I’ve seen this a few times over the past few months:


<script type="text/javascript" src="https://ajax.googleapis.com/ajax/libs/jquery/1/jquery.min.js"></script> 

What that basically says to Google is “give me the latest 1.* branch version of jQuery and make sure it’s minified.”

Minified is good. Using the Google CDN is good. One thing that’s not so good is the fact that the above file is set with the following headers:


Date: Wed, 23 Jun 2010 18:26:27 GMT
Expires: Thu, 17 Jun 2010 14:26:58 GMT
Age: 2045
Server: GFE/2.0

Notice anything about the expires headers?
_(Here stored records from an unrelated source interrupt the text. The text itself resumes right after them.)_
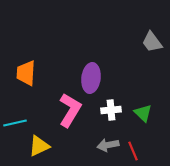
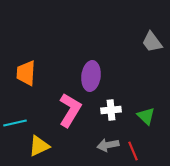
purple ellipse: moved 2 px up
green triangle: moved 3 px right, 3 px down
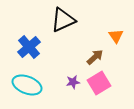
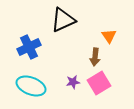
orange triangle: moved 7 px left
blue cross: rotated 15 degrees clockwise
brown arrow: rotated 138 degrees clockwise
cyan ellipse: moved 4 px right, 1 px down
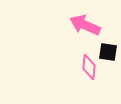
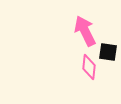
pink arrow: moved 6 px down; rotated 40 degrees clockwise
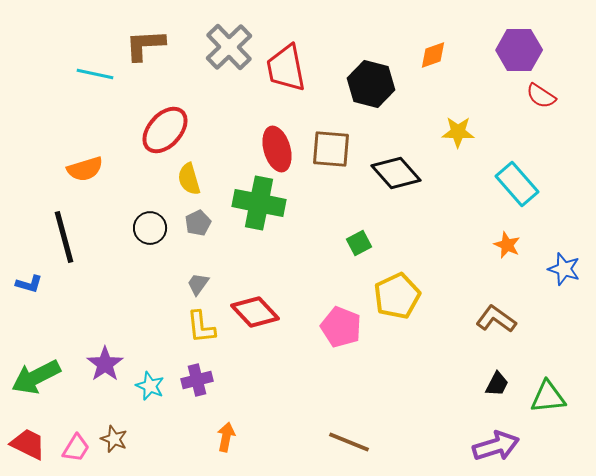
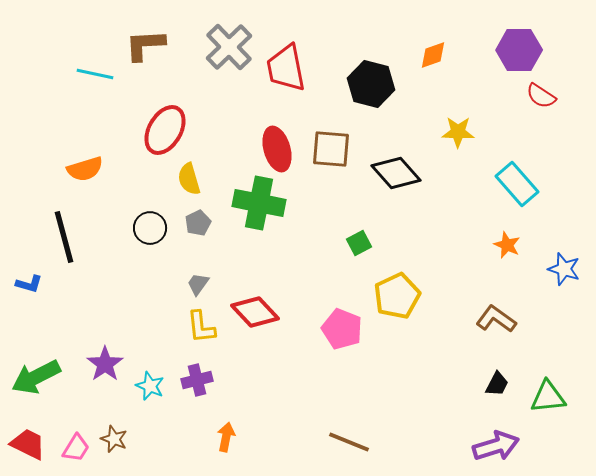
red ellipse at (165, 130): rotated 12 degrees counterclockwise
pink pentagon at (341, 327): moved 1 px right, 2 px down
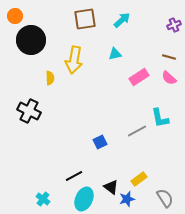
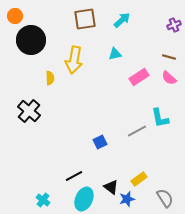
black cross: rotated 15 degrees clockwise
cyan cross: moved 1 px down
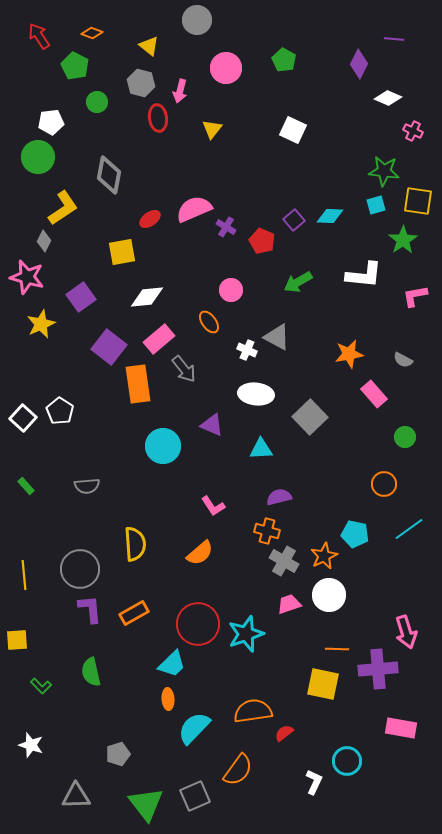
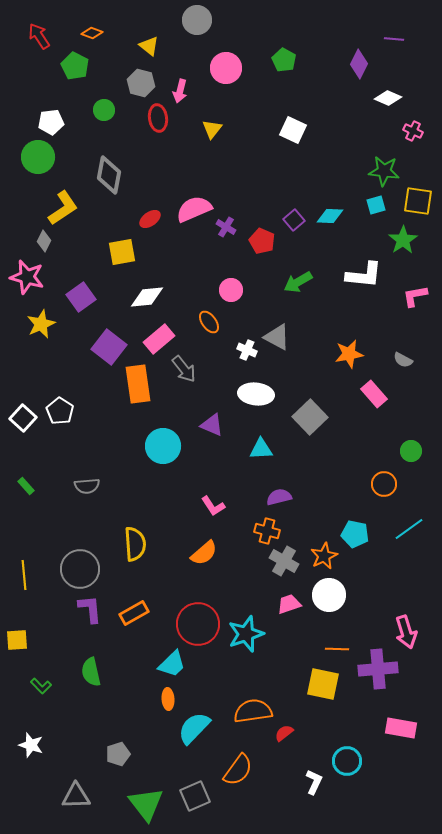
green circle at (97, 102): moved 7 px right, 8 px down
green circle at (405, 437): moved 6 px right, 14 px down
orange semicircle at (200, 553): moved 4 px right
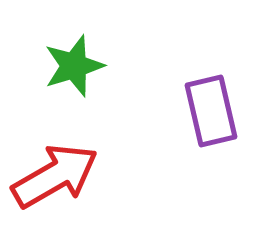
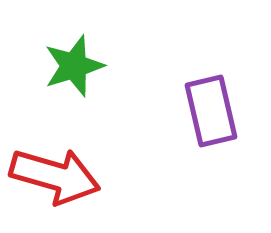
red arrow: rotated 46 degrees clockwise
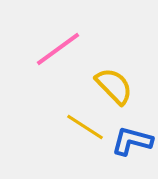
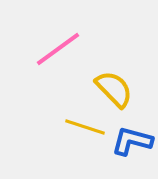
yellow semicircle: moved 3 px down
yellow line: rotated 15 degrees counterclockwise
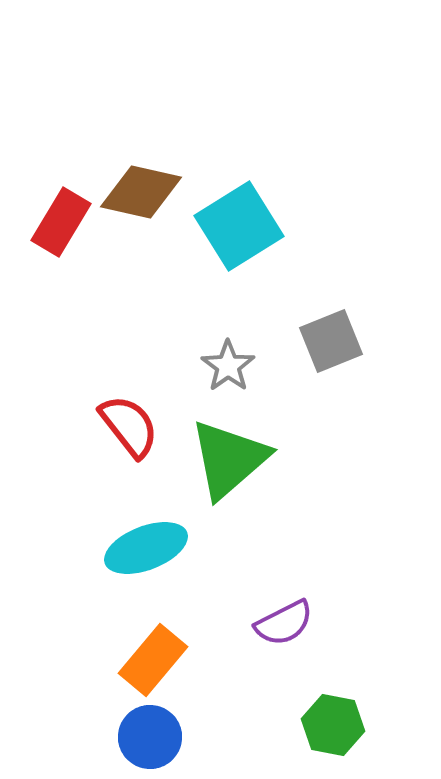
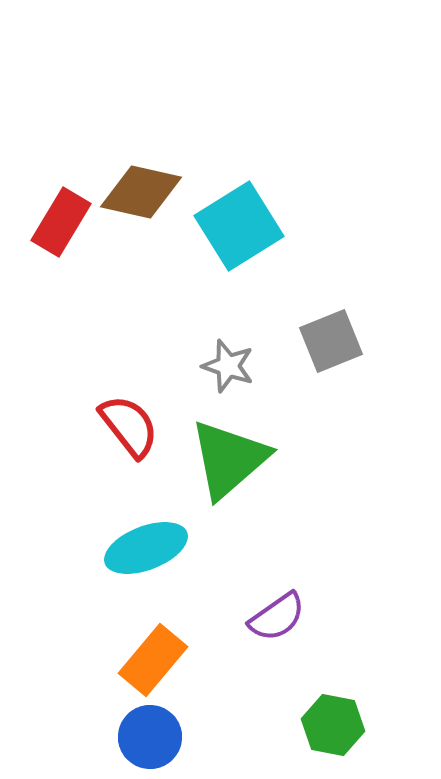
gray star: rotated 18 degrees counterclockwise
purple semicircle: moved 7 px left, 6 px up; rotated 8 degrees counterclockwise
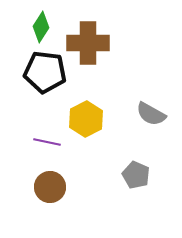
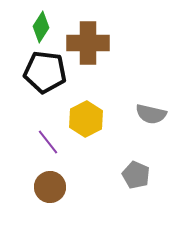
gray semicircle: rotated 16 degrees counterclockwise
purple line: moved 1 px right; rotated 40 degrees clockwise
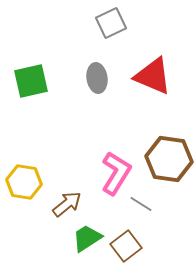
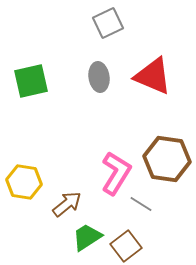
gray square: moved 3 px left
gray ellipse: moved 2 px right, 1 px up
brown hexagon: moved 2 px left
green trapezoid: moved 1 px up
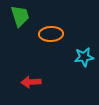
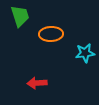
cyan star: moved 1 px right, 4 px up
red arrow: moved 6 px right, 1 px down
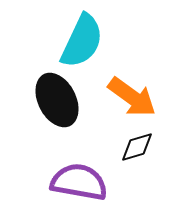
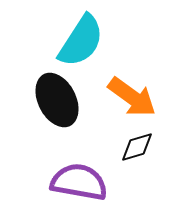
cyan semicircle: moved 1 px left; rotated 8 degrees clockwise
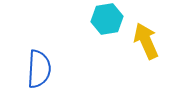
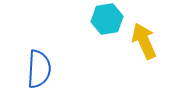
yellow arrow: moved 2 px left
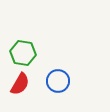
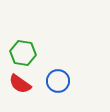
red semicircle: rotated 95 degrees clockwise
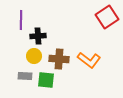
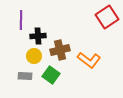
brown cross: moved 1 px right, 9 px up; rotated 18 degrees counterclockwise
green square: moved 5 px right, 5 px up; rotated 30 degrees clockwise
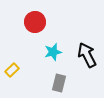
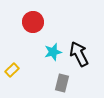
red circle: moved 2 px left
black arrow: moved 8 px left, 1 px up
gray rectangle: moved 3 px right
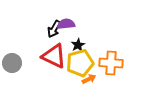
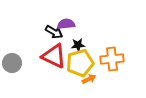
black arrow: moved 3 px down; rotated 90 degrees counterclockwise
black star: rotated 24 degrees clockwise
orange cross: moved 1 px right, 4 px up; rotated 10 degrees counterclockwise
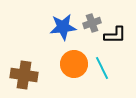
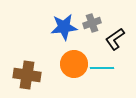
blue star: moved 1 px right
black L-shape: moved 4 px down; rotated 145 degrees clockwise
cyan line: rotated 65 degrees counterclockwise
brown cross: moved 3 px right
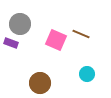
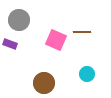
gray circle: moved 1 px left, 4 px up
brown line: moved 1 px right, 2 px up; rotated 24 degrees counterclockwise
purple rectangle: moved 1 px left, 1 px down
brown circle: moved 4 px right
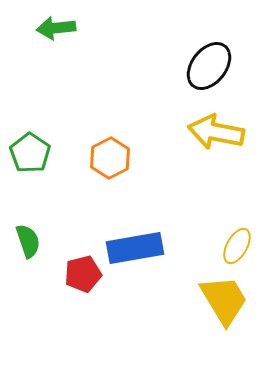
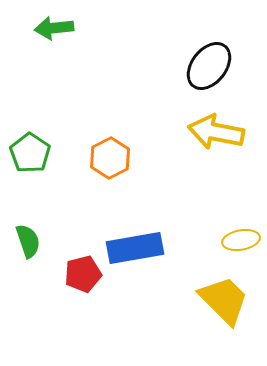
green arrow: moved 2 px left
yellow ellipse: moved 4 px right, 6 px up; rotated 51 degrees clockwise
yellow trapezoid: rotated 14 degrees counterclockwise
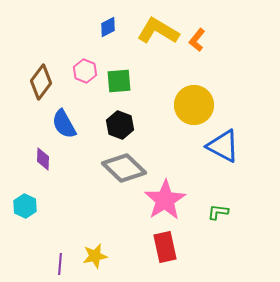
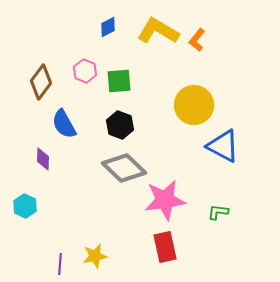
pink star: rotated 24 degrees clockwise
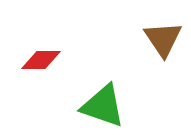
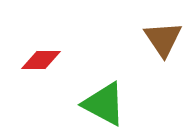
green triangle: moved 1 px right, 2 px up; rotated 9 degrees clockwise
Yeah, it’s actually set in the past. That’s uncacheable. That makes sense as the purpose of that link is to get the freshest version so you don’t want the browser to hold onto an old version. Thing is, when you’re building a site you want the browser to hold onto a file like that, since it’s the site equivalent of plumbing.

So, instead of using the generic “latest” link format, pin it down to a specific version number


<script type="text/javascript" src="https://ajax.googleapis.com/ajax/libs/jquery/1.4.2/jquery.min.js"></script> 

Here are those headers:


Content-Type	text/javascript; charset=UTF-8
Last-Modified	Mon, 15 Feb 2010 23:30:12 GMT
Date	Wed, 23 Jun 2010 17:26:41 GMT
Expires	Thu, 23 Jun 2011 17:26:41 GMT

That files expires 1 year from access. That’s what you want.


All of this is ignoring the very real possibility that published code could break as the underlying APIs change. It’s rare over the short term, but if a site live for more than a couple of years the odds are going good something will break because of an update that deprecates or changes some functionality.